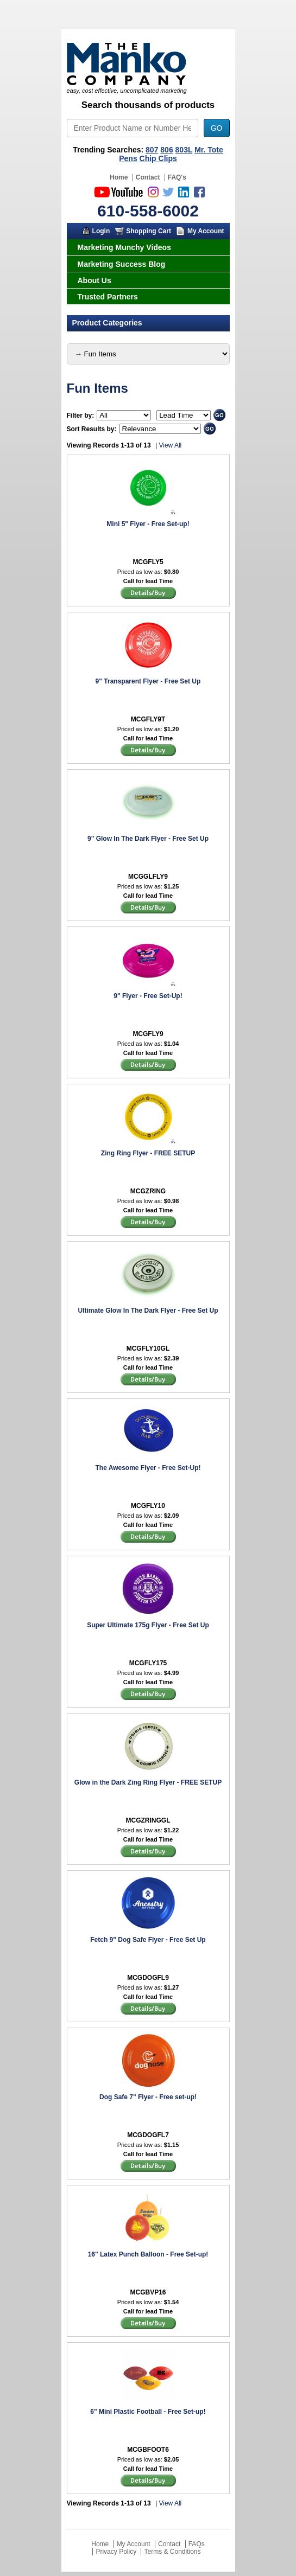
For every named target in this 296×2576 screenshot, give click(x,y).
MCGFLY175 (148, 1663)
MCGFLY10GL (148, 1348)
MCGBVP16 (148, 2292)
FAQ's (177, 177)
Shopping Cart (148, 231)
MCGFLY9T (148, 719)
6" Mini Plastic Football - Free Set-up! (147, 2411)
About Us (94, 280)
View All (170, 445)
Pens (128, 158)
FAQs (196, 2544)
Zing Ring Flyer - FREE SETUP (148, 1153)
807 (152, 149)
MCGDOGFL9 (148, 1977)
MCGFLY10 (148, 1506)
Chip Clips (158, 158)
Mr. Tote (208, 149)
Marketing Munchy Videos (124, 247)
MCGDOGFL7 (148, 2135)
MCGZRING (148, 1191)
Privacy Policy (116, 2551)
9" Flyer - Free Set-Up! (148, 996)
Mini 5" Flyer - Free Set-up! (147, 524)
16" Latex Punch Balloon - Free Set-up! (148, 2254)
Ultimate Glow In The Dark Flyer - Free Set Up (148, 1310)
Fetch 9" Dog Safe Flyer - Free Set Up (147, 1940)
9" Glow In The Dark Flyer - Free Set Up (148, 838)
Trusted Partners (108, 296)
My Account (205, 231)
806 (166, 149)
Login (101, 231)
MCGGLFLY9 (148, 876)
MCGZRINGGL (148, 1820)
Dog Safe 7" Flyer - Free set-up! (148, 2097)
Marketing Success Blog (122, 264)
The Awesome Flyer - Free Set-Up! (147, 1468)
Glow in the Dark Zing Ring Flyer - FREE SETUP (148, 1782)
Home (119, 177)
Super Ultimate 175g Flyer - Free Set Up (148, 1625)
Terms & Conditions (172, 2551)
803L (184, 149)
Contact (148, 177)
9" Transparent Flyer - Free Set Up (148, 681)
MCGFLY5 (148, 562)
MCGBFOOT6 (148, 2449)
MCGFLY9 (148, 1034)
━━━━━━━━
Every line above that holds the string "Glow" should be copied out.

Ultimate Glow In The Dark Flyer - Free Set Up (148, 1310)
9" Glow In The Dark Flyer - Free Set Up (148, 838)
Glow in the Dark Zing Ring Flyer - FREE SETUP (148, 1782)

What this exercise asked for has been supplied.